Available nowRegulator-approvedrapidultra-rapidmealtime

The scorecard

Onset speed74

Rapid-role convention. Detectable in circulation ~1 min after injection; insulin action begins 11-12 min sooner than Humalog. Among the fastest onsets available, but still subcutaneous, so trails real-time pancreatic release.

Time to peak66

Rapid-role convention (earlier/higher early peak is better for mealtime). Early 50% concentration reached ~13 min vs ~25 min for lispro; first-15-min exposure 3.5-7x greater. Peak glucose-lowering still ~2-3 h out.

Short tail64

Mealtime convention (shorter tail better).

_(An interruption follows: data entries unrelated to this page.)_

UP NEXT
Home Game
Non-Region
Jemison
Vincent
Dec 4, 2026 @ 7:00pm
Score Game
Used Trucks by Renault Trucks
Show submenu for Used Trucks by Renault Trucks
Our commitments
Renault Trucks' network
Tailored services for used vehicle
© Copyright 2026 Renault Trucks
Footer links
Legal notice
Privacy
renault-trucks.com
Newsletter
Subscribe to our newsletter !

Late exposure (after 3 h) cut ~39-41% and total duration shortened by 34-88 min vs lispro — a meaningfully cleaner tail that lowers late-postmeal hypoglycemia.

Consistency62

Predictable, sustained PK over 2 weeks of dosing; non-inferior HbA1c in phase 3. Marked down because injection-site reactions (~2.7% SC, ~38% in pumps) are more frequent than with standard analogs.

Exercise flexibility58

Faster off-rate and shorter tail modestly reduce lingering active insulin around activity; label allows dosing up to 20 min after a meal starts, adding timing flexibility. Still no formal exercise-specific advantage shown.

Access & cost56

Rapid-role convention. Approved in US/EU/UK/Japan/Canada and pump-cleared, but a branded follow-on with no biosimilar; a relatively high US list price, blunted by manufacturer copay caps and savings cards.

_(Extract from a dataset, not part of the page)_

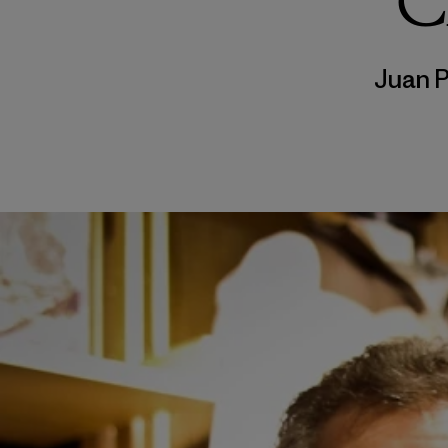
C
Juan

Insulins are scored relative to their role peers (see tags: rapid, ultra-rapid, basal, inhaled). A basal insulin's onset score compares it to other basals, not to mealtime insulins.

The full picture

Ultra-rapid lispro (URLi), sold as Lyumjev, is a rapid-acting mealtime insulin — taken at the start of a meal to cover the carbohydrates in it.1 It is the same insulin molecule as Humalog (insulin lispro) but reformulated with two extra ingredients: treprostinil, which widens the small blood vessels under the skin, and citrate, which loosens the vessel walls so insulin can cross into the blood faster.23 The goal is to chase the one thing standard analogs do poorly — get insulin working quickly enough to blunt the spike from a meal.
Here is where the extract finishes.